Clint Eastwood’s favourite Billy Bob Thornton movie: “It had a soul to it”
Other than their shared status as Academy Award-winning filmmakers, Billy Bob Thornton and Clint Eastwood haven’t travelled in the same circles or entered each other’s orbit too often, only once kind of working together on James Keach’s 1995 drama, The Stars Fell on Henrietta.
It was a family affair, with Eastwood producing a film he wasn’t acting in or directing for the only the second time, which may have had something to do with his then-partner, Frances Fisher, being part of the cast and his daughter, Francesca, making her acting debut. However, Thornton appeared as part of the supporting cast and claimed to channel the four-time Oscar-winning icon’s spirit once, sharing that “there’s a certain sort of Clint Eastwood” in his performance as Lorne Malvo in the first season of Fargo.

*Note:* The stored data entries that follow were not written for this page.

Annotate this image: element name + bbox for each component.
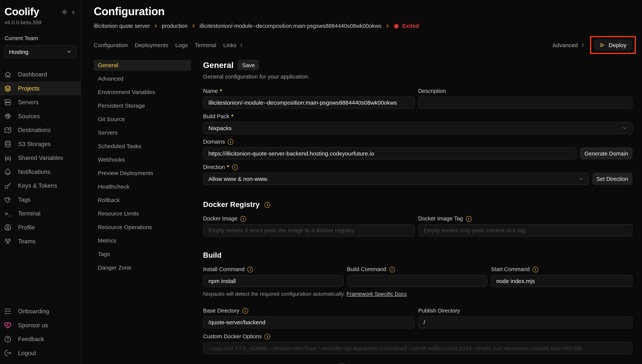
- custom-docker-options-label: Custom Docker Options i: [203, 333, 632, 340]
- generate-domain-button[interactable]: Generate Domain: [580, 147, 632, 160]
- theme-sun-icon[interactable]: [61, 8, 68, 16]
- subnav-resource-limits[interactable]: Resource Limits: [94, 208, 191, 219]
- info-icon[interactable]: i: [264, 334, 270, 339]
- info-icon[interactable]: i: [228, 139, 233, 144]
- subnav-preview-deployments[interactable]: Preview Deployments: [94, 168, 191, 178]
- tab-logs[interactable]: Logs: [175, 40, 188, 50]
- tab-deployments[interactable]: Deployments: [135, 40, 168, 50]
- subnav-tags[interactable]: Tags: [94, 248, 191, 260]
- sidebar-item-keys-tokens[interactable]: Keys & Tokens: [0, 179, 81, 193]
- subnav-environment-variables[interactable]: Environment Variables: [94, 87, 191, 98]
- info-icon[interactable]: i: [240, 216, 246, 221]
- breadcrumb-project[interactable]: illicitonion quote server: [94, 23, 150, 29]
- info-icon[interactable]: i: [466, 216, 472, 221]
- base-directory-input[interactable]: [203, 316, 415, 328]
- help-circle-icon: [4, 335, 12, 343]
- sidebar-item-onboarding[interactable]: Onboarding: [0, 304, 81, 318]
- info-icon[interactable]: i: [247, 266, 253, 272]
- info-icon[interactable]: i: [264, 202, 270, 208]
- team-select[interactable]: Hosting: [4, 46, 77, 58]
- use-build-server-checkbox[interactable]: [339, 363, 346, 364]
- breadcrumb-environment[interactable]: production: [162, 23, 188, 29]
- sidebar-item-sources[interactable]: Sources: [0, 109, 81, 123]
- install-command-label: Install Command i: [203, 266, 343, 272]
- subnav-rollback[interactable]: Rollback: [94, 195, 191, 206]
- subnav-persistent-storage[interactable]: Persistent Storage: [94, 100, 191, 111]
- start-command-input[interactable]: [491, 275, 632, 287]
- custom-docker-options-input[interactable]: [203, 342, 632, 354]
- info-icon[interactable]: i: [389, 266, 395, 272]
- build-command-label: Build Command i: [347, 266, 487, 272]
- sidebar-item-profile[interactable]: Profile: [0, 220, 81, 234]
- info-icon[interactable]: i: [232, 164, 238, 170]
- direction-select[interactable]: Allow www & non-www.: [203, 172, 589, 185]
- sidebar-item-feedback[interactable]: Feedback: [0, 332, 81, 346]
- breadcrumb: illicitonion quote server production ill…: [94, 23, 630, 29]
- advanced-dropdown[interactable]: Advanced: [552, 42, 585, 48]
- start-command-label: Start Command i: [491, 266, 632, 272]
- sidebar-item-logout[interactable]: Logout: [0, 346, 81, 360]
- tab-terminal[interactable]: Terminal: [195, 40, 216, 50]
- git-source-icon: [4, 112, 12, 120]
- tab-links-dropdown[interactable]: Links: [223, 40, 243, 50]
- section-build-title: Build: [203, 251, 221, 260]
- subnav-general[interactable]: General: [94, 60, 191, 71]
- subnav-advanced[interactable]: Advanced: [94, 73, 191, 84]
- sidebar-item-destinations[interactable]: Destinations: [0, 123, 81, 137]
- sidebar-item-tags[interactable]: Tags: [0, 192, 81, 206]
- sidebar-item-notifications[interactable]: Notifications: [0, 165, 81, 179]
- subnav-resource-operations[interactable]: Resource Operations: [94, 222, 191, 233]
- info-icon[interactable]: i: [242, 308, 248, 314]
- tabs-bar: Configuration Deployments Logs Terminal …: [94, 36, 636, 54]
- publish-directory-input[interactable]: [418, 316, 632, 328]
- subnav-healthcheck[interactable]: Healthcheck: [94, 181, 191, 192]
- chevron-down-icon: [622, 126, 627, 131]
- app-version: v4.0.0-beta.399: [0, 18, 81, 25]
- play-icon: [599, 42, 605, 48]
- sidebar-item-sponsor[interactable]: Sponsor us: [0, 318, 81, 332]
- updown-chevrons-icon: [581, 42, 585, 48]
- sidebar-item-s3-storages[interactable]: S3 Storages: [0, 137, 81, 151]
- sidebar-item-teams[interactable]: Teams: [0, 234, 81, 248]
- breadcrumb-resource[interactable]: illicitestonion/-module--decomposition:m…: [200, 23, 381, 29]
- app-logo[interactable]: Coolify: [5, 5, 39, 18]
- subnav-scheduled-tasks[interactable]: Scheduled Tasks: [94, 141, 191, 152]
- current-team-label: Current Team: [0, 35, 81, 41]
- subnav-metrics[interactable]: Metrics: [94, 235, 191, 246]
- subnav-webhooks[interactable]: Webhooks: [94, 154, 191, 165]
- build-command-input[interactable]: [347, 275, 487, 287]
- docker-image-input[interactable]: [203, 224, 415, 236]
- sidebar-item-shared-variables[interactable]: (x) Shared Variables: [0, 151, 81, 165]
- subnav-servers[interactable]: Servers: [94, 127, 191, 138]
- sidebar-item-servers[interactable]: Servers: [0, 95, 81, 109]
- section-general-title: General: [203, 60, 233, 70]
- save-button[interactable]: Save: [238, 60, 259, 70]
- domains-label: Domains i: [203, 139, 632, 145]
- chevron-down-icon: [66, 49, 72, 54]
- sidebar-item-terminal[interactable]: >_ Terminal: [0, 206, 81, 220]
- description-input[interactable]: [418, 96, 632, 109]
- logout-icon: [4, 349, 12, 357]
- sidebar-item-dashboard[interactable]: Dashboard: [0, 68, 81, 82]
- deploy-button[interactable]: Deploy: [594, 39, 632, 51]
- status-badge: Exited: [393, 23, 419, 29]
- page-title: Configuration: [94, 5, 630, 18]
- subnav-danger-zone[interactable]: Danger Zone: [94, 262, 191, 273]
- status-dot-icon: [393, 23, 399, 29]
- subnav-git-source[interactable]: Git Source: [94, 114, 191, 125]
- bell-icon: [4, 168, 12, 176]
- terminal-icon: >_: [4, 210, 12, 218]
- domains-input[interactable]: [203, 147, 577, 160]
- sidebar-item-projects[interactable]: Projects: [0, 81, 81, 95]
- install-command-input[interactable]: [203, 275, 343, 287]
- users-group-icon: [4, 237, 12, 246]
- tab-configuration[interactable]: Configuration: [94, 40, 128, 50]
- info-icon[interactable]: i: [532, 266, 538, 272]
- build-pack-select[interactable]: Nixpacks: [203, 122, 632, 134]
- framework-docs-link[interactable]: Framework Specific Docs: [347, 291, 407, 297]
- set-direction-button[interactable]: Set Direction: [592, 172, 633, 185]
- docker-image-tag-input[interactable]: [418, 224, 632, 236]
- build-pack-label: Build Pack*: [203, 113, 632, 120]
- theme-select-chevrons[interactable]: [71, 9, 76, 15]
- name-input[interactable]: [203, 96, 415, 109]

One fathoms that if they ever found themselves in the same room, they’d probably end up discussing westerns. The Gary Cooper starrer western High Noon is Thornton’s favourite movie of all time, and nobody apart from John Wayne has ever become as intrinsically linked to the genre as Eastwood. Naturally, there is plenty of common ground between the two, despite their lack of a professional partnership.
Thornton proved himself a dab hand at filmmaking when he adapted his short film Sling Blade into a feature-length directorial debut, nabbing an Oscar for ‘Best Adapted Screenplay’ and landing a shout-out for ‘Best Actor’. To bolster the connection further, Eastwood saw his fledgling efforts and was coloured impressed. There’s arguably nobody who’s pulled double duty on both sides of the camera better, and definitely not for longer, than Eastwood, which is why he’s so often cited as the pinnacle, and any actor with designs on directing tends to view him as the benchmark.
“The other night I was watching Sling Blade,” he informed Robert Denerstein, “I thought the directing choices were very interesting. The movie had a soul to it. Unfortunately, sitcom-type directing is coming into the new generation. They’re raised on it.” In typical old man fashion, he didn’t like what those whippersnappers were up to, but Thornton was an exception.
The picture’s creator, writer, director, and leading man has frequently cited Sling Blade as the single most important movie of his career, because it is. Before it was released, Thornton was a struggling character actor who’d been in a few movies but hadn’t quite made a name for himself. After sowing his own luck and reaping the rewards, it became the making of him, and he hasn’t looked back since.
It’s easy to see why a slow-burning, unfussy, unhurried, impeccably acted, and character-driven drama set in rural America would appeal to Eastwood, because he’s been telling those types of stories for the last 50 years. Whether Thornton caught wind of his praise remains unknown, but for someone who grew up watching his films, he’d have worn it like a badge of honour if he did.